• **WHAT YOU SHOULD DO**
With the images removed, write out every line below exactly.
········
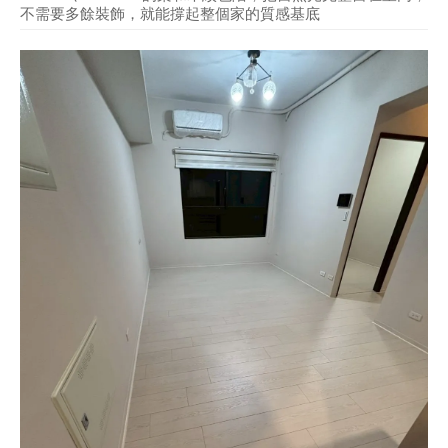
不需要多餘裝飾，就能撐起整個家的質感基底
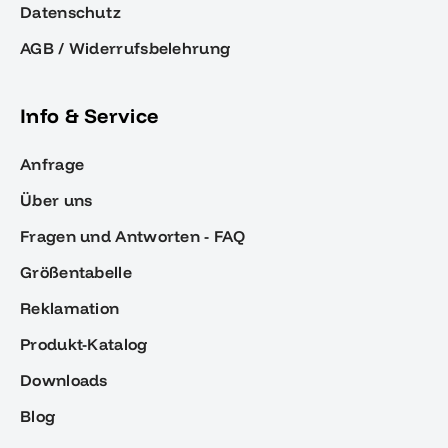
Datenschutz
AGB / Widerrufsbelehrung
Info & Service
Anfrage
Über uns
Fragen und Antworten - FAQ
Größentabelle
Reklamation
Produkt-Katalog
Downloads
Blog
········
• **TASK OUTPUT**
不需要多餘裝飾，就能撐起整個家的質感基底
Datenschutz
AGB / Widerrufsbelehrung
Info & Service
Anfrage
Über uns
Fragen und Antworten - FAQ
Größentabelle
Reklamation
Produkt-Katalog
Downloads
Blog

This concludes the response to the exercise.